The mere formal expression of an equation is not very useful, unless complemented by a more or less intuitive understanding. Different people may have different intuitions of a given formula or different mental images of one physical systems (more on that later).

The interesting part is that putting together two such different intuitions of a relation can yield non-trivial results with almost no algebraic manipulation, as I'll show below.
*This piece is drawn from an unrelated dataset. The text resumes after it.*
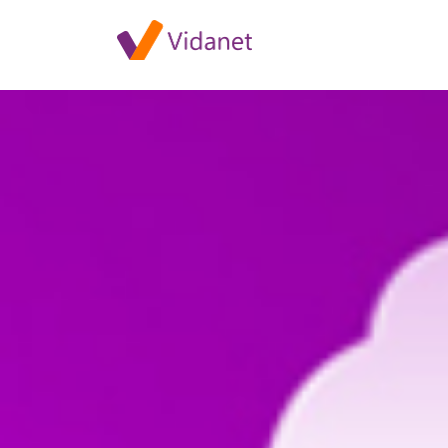
Szolgáltatás-kiesés Kapuváro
What is the meaning of the following formula ?

\[\frac{1}{\sqrt{2\pi} \sigma} \int_{-\infty}^{\infty} \text{d}x \exp (i q x) \exp \left (- \frac{x^2}{2 \sigma ^2} \right ) \tag{1}\]- It can be seen as the Fourier transform of a Gaussian (or normal) distribution with zero mean and standard deviation \(\sigma\): \( \displaystyle \underbrace{\int_{-\infty}^{\infty} \text{d}x \exp (i q x)}_{\cal{F}(\cdot)} \frac{1}{\sqrt{2\pi} \sigma} \exp \left (- \frac{x^2}{2 \sigma ^2} \right ) = \cal{F} \left ( \cal{N} (0,\sigma) \right ) \tag{1a} \)
- ... or as the expectation of a phase factor over said Gaussian distribution: \( \displaystyle \underbrace{\int_{-\infty}^{\infty} \text{d}x \frac{1}{\sqrt{2\pi} \sigma} \exp \left (- \frac{x^2}{2 \sigma ^2} \right )}_{\left \langle \cdot \right \rangle} \exp (i q x) = \left \langle \exp (i q x) \right \rangle \tag{1b} \)

Equating the rhs expressions in the two equations above (which are simply two different readings of (1)!) and recalling that the Fourier transform of a Gaussian is itself a Gaussian yields the very useful identity:

\[\left \langle \exp (i q x) \right \rangle = \cal{N} \left (0,\frac{1}{\sigma} \right ) \tag{2} \]employed, for instance, in proving the Siegert relation.Note that both sides of (2) are now functions of \(q\), since we have already integrated over \(x\).